* [Work required]:
Which lines of the entries contain the string "nebem"? Please find them and copy them.

Saved entries
BEGIN
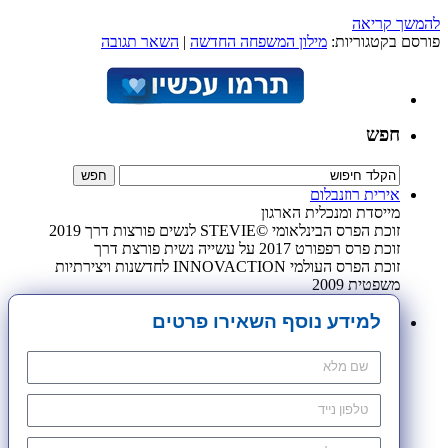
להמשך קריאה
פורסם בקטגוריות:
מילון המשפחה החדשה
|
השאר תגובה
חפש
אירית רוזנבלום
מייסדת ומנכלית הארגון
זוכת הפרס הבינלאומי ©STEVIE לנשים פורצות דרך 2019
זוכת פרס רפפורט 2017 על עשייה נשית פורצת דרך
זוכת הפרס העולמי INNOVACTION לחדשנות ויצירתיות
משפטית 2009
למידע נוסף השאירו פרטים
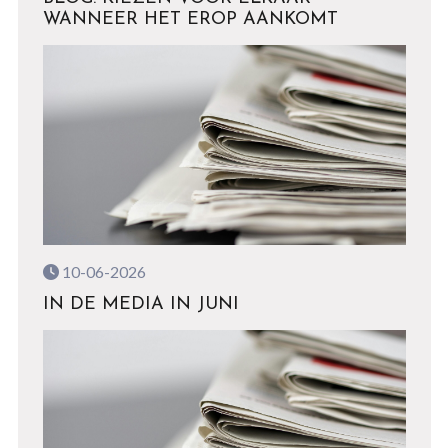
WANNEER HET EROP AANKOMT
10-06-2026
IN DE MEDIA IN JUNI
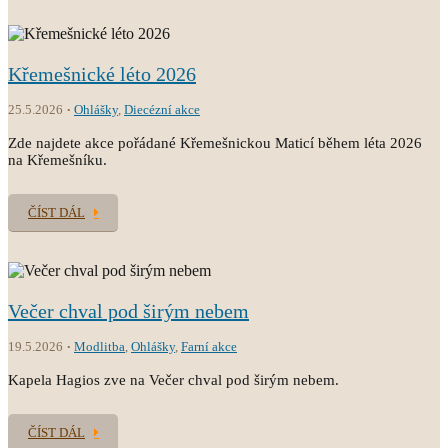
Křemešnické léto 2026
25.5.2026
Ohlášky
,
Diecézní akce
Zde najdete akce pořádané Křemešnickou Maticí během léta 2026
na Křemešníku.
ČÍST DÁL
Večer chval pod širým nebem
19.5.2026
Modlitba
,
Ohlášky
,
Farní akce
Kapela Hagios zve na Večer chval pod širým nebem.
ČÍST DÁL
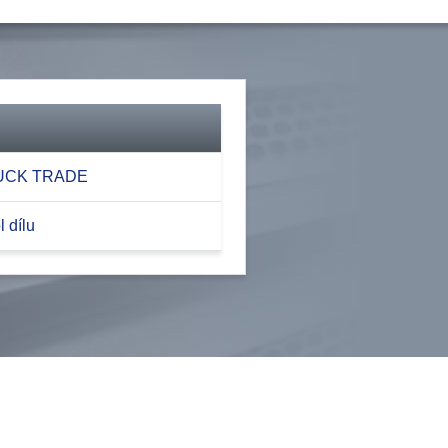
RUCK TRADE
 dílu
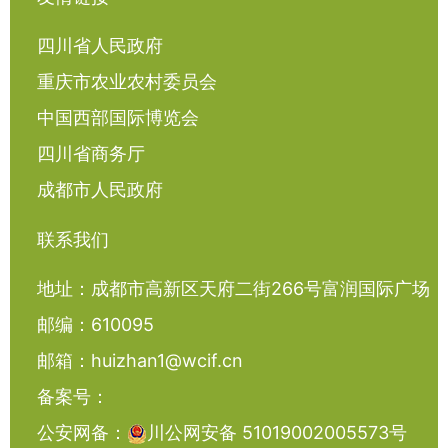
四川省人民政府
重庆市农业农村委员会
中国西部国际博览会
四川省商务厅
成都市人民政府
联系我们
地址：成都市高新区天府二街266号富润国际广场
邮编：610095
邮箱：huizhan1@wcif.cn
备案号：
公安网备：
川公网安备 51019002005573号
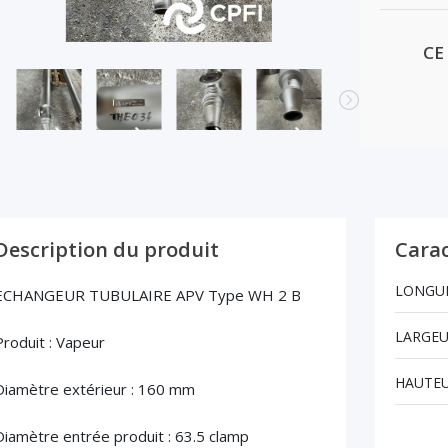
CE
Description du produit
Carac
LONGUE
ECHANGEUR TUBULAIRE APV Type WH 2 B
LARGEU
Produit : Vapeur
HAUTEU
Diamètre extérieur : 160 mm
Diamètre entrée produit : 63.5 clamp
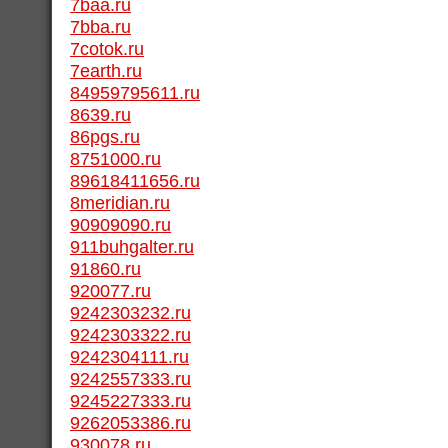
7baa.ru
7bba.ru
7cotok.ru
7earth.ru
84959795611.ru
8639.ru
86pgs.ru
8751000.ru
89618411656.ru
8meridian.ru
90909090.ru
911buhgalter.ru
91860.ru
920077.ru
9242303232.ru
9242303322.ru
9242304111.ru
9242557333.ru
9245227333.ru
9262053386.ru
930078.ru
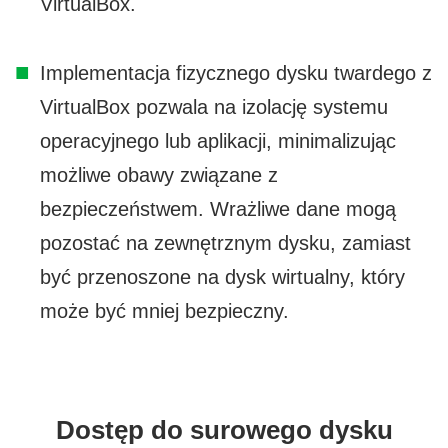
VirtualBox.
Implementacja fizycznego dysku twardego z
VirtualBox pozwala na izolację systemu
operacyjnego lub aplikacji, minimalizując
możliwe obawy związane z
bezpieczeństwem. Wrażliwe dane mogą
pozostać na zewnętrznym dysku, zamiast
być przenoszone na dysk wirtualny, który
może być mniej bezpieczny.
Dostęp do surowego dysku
END
BEGIN
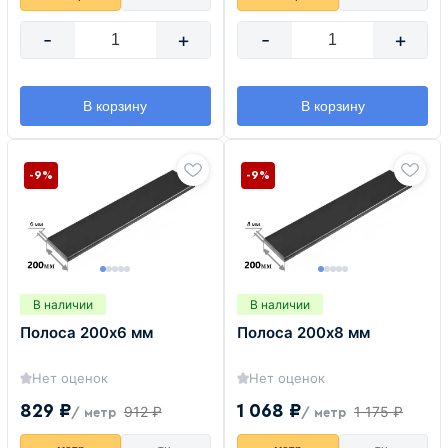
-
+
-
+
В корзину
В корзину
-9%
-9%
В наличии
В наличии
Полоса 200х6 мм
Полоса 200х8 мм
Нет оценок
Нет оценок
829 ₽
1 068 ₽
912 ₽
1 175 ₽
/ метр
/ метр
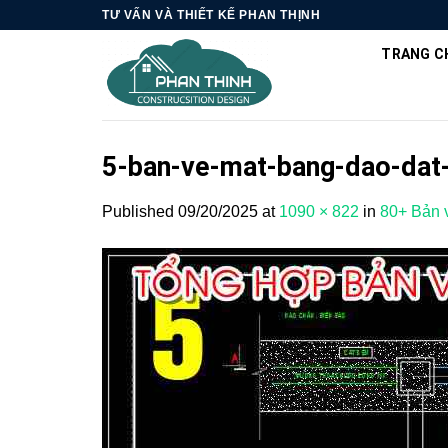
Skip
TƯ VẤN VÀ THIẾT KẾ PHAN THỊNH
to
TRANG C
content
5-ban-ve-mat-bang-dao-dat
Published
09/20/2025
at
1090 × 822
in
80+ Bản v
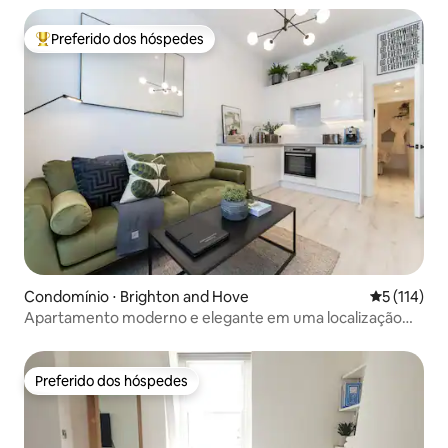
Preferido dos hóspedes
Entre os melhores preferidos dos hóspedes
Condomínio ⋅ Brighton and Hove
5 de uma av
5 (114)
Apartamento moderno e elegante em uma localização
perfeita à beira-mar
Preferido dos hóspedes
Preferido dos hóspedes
END
* [Exercise answer]:
Večer chval pod širým nebem
Kapela Hagios zve na Večer chval pod širým nebem.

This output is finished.